Maintenant, vous devriez commencer à apercevoir les trésors cachés dans vos données et vous enthousiasmer pour ce nouveau type d’analyse que vous pouvez appliquer à vos données dans Splunk. Vous vous demandez probablement où trouver ces algorithmes et ces fonctions. La bonne nouvelle, c’est qu’avec la dernière version (2.0) du package Python for Scientific Computing, vous disposez directement de NetworkX, une bibliothèque pour l’analyse de graphes, et vous pouvez tout simplement l’utiliser directement dans Splunk ! Vous avez juste à intégrer les algorithmes de votre choix avec l’API MLSPL dans le Machine Learning Toolkit et vous êtes fin prêt. Pour accélérer le processus, j’ai utilisé l’interface Jupyter Notebook fournie dans le Deep Learning Toolkit pour dessiner rapidement les algorithmes indiqués ci-dessus et les réimporter dans MLTK en quelques minutes. À des fins pratiques, vous trouverez des exemples de tableaux de bord et 3 algorithmes de graphes fournis avec l’appli de visualisation de graphes 3D Graph Network Topology Visualization sur splunkbase.

Deep Learning Toolkit pour Splunk

Qu’en est-il de l’échelle ?

Enfin, vous pourriez rencontrer un problème majeur dans les graphes : l’échelle. 

Lorsque les graphes s’agrandissent, la complexité de calcul peut devenir gigantesque. Dans ces cas-là, vous faites généralement face à 3 scénarios : 

  1. Vous souhaitez utiliser des algorithmes nécessitant une très grande puissance de calcul, la puissance de calcul est donc votre facteur limitant. 
  2. Votre graphe est tellement volumineux que vous devez le répartir sur plusieurs nœuds, la mémoire est donc votre facteur limitant.
  3. Une combinaison de ces deux scénarios, la puissance de calcul et la mémoire sont donc les facteurs limitants.

Pour le premier scénario, vous pourrez peut-être résoudre le problème en accélérant les puissances de calcul, par exemple par la parallélisation de GPU avec des frameworks tels que rapids.ai. Si c’est le cas, consultez l’article de blog d’Anthony qui explique comment construire un conteneur personnalisé accéléré par un GPU avec rapids.ai pour le Deep Learning Toolkit. Pour les deux autres cas, vous aurez probablement besoin d’architectures de calcul distribué plus évoluées, telles que GraphX du framework Spark, pour ensuite les connecter à Splunk. Pour ce faire, reportez-vous à cette présentation de .conf17 par Raanan et Andrew.

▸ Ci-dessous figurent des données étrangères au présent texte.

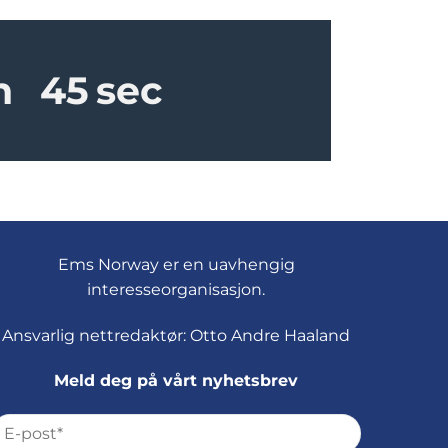
n
45
sec
Ems Norway er en uavhengig
interesseorganisasjon.
Ansvarlig nettredaktør: Otto Andre Haaland
Meld deg på vårt nyhetsbrev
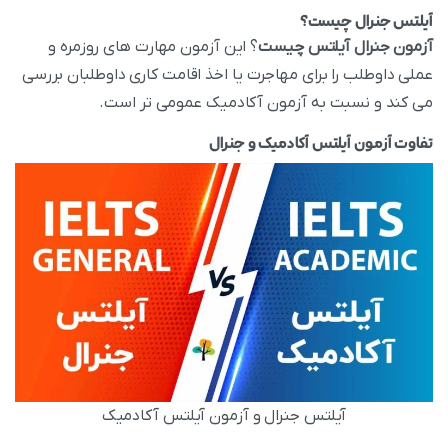
آیلتس جنرال
چیست؟
آزمون جنرال آیلتس چیست
؟ این آزمون مهارت‌ های روزمره و
عملی داوطلب را برای مهاجرت یا اخذ اقامت کاری داوطلبان بررسی
می‌ کند و نسبت به آزمون آکادمیک عمومی‌ تر است.
تفاوت آزمون آیلتس آکادمیک و جنرال
آیلتس جنرال و آزمون آیلتس آکادمیک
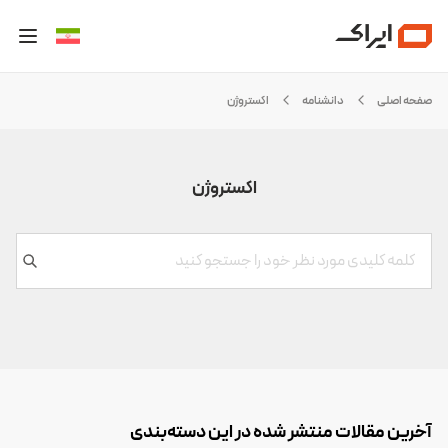
صفحه اصلی
دانشنامه
اکستروژن
اکستروژن
آخرین مقالات منتشر شده در این دسته‌بندی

Enfin, si les conditions nécessaires pour réaliser votre graphe sont réunies, vous choisirez probablement une base de données de graphes comme Neo4j que vous pouvez connecter à Splunk, par exemple à l’aide de l’appli neo4s de splunkbase. Compte tenu de toutes ces possibilités, j’espère que vous êtes paré à exploiter un nouveau type de scénario d’analyse, maintenant réalisable avec Splunk.

Bon Splunking,

Philipp Drieger

*Cet article est une traduction de celui initialement publié sur le blog Splunk anglais.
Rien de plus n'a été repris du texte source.